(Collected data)

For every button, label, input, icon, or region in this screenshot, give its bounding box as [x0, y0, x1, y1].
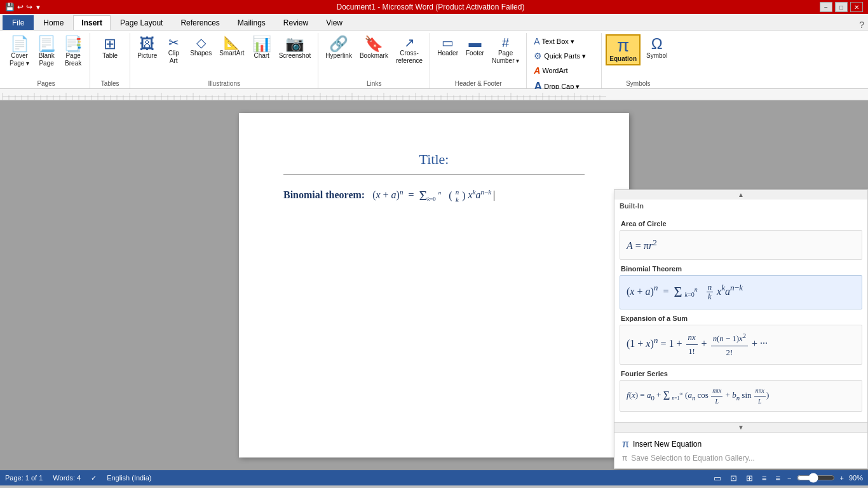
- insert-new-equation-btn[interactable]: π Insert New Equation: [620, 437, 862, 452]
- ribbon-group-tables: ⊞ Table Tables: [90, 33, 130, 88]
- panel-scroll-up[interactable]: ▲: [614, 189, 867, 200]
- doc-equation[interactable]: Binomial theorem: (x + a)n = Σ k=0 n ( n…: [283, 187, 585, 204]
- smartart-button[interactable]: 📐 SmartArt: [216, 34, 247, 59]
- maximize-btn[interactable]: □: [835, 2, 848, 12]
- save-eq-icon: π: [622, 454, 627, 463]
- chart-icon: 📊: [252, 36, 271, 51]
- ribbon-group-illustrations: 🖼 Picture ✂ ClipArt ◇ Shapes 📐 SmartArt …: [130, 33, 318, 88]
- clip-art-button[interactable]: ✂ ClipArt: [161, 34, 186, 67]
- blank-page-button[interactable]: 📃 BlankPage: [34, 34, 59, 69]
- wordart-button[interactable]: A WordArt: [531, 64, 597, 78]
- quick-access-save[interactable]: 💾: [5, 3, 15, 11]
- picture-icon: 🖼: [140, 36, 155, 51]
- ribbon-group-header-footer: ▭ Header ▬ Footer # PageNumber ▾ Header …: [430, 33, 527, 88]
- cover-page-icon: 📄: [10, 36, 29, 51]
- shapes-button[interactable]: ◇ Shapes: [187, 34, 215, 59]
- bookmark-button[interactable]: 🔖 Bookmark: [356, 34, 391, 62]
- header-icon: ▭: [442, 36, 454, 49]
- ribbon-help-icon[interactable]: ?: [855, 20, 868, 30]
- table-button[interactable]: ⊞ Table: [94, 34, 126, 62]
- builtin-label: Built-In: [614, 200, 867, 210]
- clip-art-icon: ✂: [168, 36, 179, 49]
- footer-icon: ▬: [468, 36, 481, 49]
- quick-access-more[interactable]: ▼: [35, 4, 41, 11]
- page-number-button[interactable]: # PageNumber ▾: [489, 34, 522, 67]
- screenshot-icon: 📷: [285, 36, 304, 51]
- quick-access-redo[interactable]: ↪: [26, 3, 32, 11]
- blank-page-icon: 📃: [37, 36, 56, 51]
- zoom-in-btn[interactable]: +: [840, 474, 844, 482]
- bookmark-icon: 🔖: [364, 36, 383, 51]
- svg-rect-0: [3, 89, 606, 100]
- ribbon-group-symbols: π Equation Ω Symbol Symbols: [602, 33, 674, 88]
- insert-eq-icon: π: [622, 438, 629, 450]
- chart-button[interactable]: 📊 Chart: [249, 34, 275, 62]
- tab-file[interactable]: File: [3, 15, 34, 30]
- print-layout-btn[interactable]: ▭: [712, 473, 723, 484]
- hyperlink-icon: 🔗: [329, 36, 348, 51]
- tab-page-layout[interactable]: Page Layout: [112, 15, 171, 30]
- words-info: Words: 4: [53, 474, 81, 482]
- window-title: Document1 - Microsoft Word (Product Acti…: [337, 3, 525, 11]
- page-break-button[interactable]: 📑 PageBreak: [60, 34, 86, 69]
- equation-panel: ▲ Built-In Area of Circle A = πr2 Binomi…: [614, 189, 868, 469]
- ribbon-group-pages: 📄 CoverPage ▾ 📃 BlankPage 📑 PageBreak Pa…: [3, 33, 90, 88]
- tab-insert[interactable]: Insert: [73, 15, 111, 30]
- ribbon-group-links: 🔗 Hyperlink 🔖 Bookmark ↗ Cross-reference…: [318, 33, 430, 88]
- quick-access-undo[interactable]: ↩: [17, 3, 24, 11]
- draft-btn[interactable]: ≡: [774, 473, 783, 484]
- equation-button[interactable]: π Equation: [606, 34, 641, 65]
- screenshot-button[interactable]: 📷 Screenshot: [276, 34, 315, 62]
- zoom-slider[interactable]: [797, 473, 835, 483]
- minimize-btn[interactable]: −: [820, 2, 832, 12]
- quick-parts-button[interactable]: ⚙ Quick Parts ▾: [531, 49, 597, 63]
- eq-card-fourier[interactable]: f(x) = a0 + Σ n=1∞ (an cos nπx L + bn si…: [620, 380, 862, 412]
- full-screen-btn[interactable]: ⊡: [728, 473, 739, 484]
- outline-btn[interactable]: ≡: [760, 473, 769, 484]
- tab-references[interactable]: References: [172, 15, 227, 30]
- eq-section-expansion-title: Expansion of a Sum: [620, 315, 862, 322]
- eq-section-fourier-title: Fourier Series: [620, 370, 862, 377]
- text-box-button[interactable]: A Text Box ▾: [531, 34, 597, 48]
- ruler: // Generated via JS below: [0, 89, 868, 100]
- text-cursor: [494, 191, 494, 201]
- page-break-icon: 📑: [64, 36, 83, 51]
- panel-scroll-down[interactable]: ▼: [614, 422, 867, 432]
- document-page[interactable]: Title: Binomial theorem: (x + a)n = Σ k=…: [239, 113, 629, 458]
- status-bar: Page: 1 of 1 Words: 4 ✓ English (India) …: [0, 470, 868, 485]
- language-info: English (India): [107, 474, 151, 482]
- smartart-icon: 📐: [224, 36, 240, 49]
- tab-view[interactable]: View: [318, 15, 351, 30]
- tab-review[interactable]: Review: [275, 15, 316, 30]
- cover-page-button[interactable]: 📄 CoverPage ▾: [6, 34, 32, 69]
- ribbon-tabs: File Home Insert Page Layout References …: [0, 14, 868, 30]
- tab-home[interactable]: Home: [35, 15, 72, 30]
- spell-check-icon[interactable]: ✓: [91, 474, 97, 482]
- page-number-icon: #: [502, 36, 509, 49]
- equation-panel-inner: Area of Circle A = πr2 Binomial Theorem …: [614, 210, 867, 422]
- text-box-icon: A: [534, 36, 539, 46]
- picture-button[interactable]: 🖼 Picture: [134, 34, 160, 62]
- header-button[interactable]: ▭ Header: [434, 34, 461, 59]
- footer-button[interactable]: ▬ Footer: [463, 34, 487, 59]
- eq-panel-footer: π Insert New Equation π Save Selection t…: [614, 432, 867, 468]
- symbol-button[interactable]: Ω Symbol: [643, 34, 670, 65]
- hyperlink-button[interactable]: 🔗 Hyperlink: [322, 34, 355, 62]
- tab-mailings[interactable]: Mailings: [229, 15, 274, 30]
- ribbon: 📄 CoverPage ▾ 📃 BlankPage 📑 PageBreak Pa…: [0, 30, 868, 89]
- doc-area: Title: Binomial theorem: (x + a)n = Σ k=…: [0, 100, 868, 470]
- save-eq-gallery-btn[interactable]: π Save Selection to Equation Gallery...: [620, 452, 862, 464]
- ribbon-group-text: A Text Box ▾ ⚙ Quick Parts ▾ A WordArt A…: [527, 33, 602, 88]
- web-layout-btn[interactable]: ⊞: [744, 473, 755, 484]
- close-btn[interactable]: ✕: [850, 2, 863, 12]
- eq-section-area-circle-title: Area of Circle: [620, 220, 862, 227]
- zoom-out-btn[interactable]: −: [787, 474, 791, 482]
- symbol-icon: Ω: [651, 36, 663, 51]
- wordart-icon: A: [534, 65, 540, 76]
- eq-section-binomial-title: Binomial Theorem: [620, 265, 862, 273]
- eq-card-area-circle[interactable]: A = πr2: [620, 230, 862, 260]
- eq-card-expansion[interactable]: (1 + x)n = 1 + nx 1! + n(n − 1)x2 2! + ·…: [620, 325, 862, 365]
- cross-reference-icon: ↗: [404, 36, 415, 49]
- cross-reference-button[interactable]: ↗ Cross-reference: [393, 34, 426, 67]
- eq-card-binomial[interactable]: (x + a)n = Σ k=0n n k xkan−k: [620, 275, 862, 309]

* * *

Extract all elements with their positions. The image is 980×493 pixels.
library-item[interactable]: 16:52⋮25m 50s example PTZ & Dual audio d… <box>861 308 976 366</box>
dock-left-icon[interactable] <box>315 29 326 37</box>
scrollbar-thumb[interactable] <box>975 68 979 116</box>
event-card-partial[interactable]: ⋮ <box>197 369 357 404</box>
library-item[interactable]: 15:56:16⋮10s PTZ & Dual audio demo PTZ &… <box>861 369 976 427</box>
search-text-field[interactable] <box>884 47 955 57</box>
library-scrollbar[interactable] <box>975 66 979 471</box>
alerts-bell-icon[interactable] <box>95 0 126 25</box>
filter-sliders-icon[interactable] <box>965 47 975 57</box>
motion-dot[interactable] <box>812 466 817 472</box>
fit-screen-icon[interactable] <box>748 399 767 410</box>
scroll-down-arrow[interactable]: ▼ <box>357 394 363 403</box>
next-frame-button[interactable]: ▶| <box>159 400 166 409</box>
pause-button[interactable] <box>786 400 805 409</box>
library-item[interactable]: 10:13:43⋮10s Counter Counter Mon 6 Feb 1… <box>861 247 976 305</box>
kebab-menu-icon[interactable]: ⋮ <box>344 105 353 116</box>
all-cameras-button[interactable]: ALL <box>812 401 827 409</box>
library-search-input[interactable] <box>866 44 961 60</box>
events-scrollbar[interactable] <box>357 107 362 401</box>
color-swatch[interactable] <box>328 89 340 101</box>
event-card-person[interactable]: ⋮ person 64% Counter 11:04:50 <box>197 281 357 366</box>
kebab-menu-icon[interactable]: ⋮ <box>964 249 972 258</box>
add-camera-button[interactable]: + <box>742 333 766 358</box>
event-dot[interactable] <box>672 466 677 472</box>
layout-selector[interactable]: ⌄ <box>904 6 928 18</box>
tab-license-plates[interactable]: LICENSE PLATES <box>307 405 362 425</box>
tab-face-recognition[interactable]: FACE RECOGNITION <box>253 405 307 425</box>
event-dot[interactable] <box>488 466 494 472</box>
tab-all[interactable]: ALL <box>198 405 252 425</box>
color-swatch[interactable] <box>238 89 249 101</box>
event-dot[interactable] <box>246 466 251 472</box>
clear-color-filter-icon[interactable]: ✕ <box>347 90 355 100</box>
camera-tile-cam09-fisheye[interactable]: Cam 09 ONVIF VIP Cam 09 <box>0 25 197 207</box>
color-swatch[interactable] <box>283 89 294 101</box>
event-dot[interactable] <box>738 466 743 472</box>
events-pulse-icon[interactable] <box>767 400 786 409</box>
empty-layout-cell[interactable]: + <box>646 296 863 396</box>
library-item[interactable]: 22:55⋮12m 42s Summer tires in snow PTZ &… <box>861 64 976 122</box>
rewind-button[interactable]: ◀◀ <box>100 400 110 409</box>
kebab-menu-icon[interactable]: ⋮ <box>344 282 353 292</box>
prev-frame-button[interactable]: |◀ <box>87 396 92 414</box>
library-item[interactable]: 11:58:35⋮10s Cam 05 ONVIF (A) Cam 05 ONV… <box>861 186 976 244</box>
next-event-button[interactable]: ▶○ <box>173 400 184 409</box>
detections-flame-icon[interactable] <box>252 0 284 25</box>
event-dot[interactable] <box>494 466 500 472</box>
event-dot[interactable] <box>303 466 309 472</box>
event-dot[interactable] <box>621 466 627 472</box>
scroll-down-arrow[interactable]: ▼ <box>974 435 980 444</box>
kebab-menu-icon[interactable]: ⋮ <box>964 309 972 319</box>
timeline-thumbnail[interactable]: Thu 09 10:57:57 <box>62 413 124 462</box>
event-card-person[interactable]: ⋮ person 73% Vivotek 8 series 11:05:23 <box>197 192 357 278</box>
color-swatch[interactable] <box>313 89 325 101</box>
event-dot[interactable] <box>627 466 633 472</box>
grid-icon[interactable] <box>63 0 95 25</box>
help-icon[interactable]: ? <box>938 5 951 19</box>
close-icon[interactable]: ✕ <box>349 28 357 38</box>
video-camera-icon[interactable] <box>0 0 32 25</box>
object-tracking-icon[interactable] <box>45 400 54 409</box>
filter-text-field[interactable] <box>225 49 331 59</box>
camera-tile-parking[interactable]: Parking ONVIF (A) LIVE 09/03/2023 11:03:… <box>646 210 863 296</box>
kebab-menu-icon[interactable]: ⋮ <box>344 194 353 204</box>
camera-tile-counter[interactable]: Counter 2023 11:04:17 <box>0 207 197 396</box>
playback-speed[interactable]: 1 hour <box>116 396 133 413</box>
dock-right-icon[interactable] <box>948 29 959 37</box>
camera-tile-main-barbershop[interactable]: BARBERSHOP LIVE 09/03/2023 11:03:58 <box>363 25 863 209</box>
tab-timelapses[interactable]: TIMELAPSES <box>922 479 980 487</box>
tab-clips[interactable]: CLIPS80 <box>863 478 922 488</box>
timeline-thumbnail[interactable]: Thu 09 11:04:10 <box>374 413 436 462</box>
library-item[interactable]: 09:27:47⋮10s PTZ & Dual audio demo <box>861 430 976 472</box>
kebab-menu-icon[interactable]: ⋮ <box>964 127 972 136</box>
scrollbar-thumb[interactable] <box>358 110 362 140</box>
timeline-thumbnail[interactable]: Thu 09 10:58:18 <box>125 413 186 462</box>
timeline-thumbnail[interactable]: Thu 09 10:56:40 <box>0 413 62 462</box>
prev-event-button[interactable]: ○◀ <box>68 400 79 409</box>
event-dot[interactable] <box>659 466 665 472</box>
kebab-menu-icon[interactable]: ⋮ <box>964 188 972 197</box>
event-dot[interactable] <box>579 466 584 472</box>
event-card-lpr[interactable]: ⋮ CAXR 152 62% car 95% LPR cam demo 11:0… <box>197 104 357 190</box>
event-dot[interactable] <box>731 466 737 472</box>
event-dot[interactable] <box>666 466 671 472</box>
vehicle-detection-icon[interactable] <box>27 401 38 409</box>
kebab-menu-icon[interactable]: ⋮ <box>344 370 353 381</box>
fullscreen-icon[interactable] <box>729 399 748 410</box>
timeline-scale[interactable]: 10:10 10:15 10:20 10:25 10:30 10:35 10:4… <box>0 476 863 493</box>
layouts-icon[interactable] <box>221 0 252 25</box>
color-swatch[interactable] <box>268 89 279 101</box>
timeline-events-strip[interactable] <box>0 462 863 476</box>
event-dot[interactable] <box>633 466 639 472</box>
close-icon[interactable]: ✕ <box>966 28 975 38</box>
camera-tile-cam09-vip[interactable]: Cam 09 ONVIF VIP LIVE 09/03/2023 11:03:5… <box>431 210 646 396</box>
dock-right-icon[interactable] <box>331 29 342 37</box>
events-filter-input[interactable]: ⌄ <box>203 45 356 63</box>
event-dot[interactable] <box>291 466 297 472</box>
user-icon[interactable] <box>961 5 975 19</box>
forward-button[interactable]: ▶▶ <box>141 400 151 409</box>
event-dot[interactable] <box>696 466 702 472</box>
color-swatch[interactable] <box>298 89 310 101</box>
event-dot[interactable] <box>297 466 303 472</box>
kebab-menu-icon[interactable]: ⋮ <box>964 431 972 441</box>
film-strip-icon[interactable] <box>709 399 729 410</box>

What is needed: Go through the data above and find the lines with the word "audio". Copy each of those lines.

Answer box:
library-item[interactable]: 16:52⋮25m 50s example PTZ & Dual audio d… <box>861 308 976 366</box>
library-item[interactable]: 15:56:16⋮10s PTZ & Dual audio demo PTZ &… <box>861 369 976 427</box>
library-item[interactable]: 09:27:47⋮10s PTZ & Dual audio demo <box>861 430 976 472</box>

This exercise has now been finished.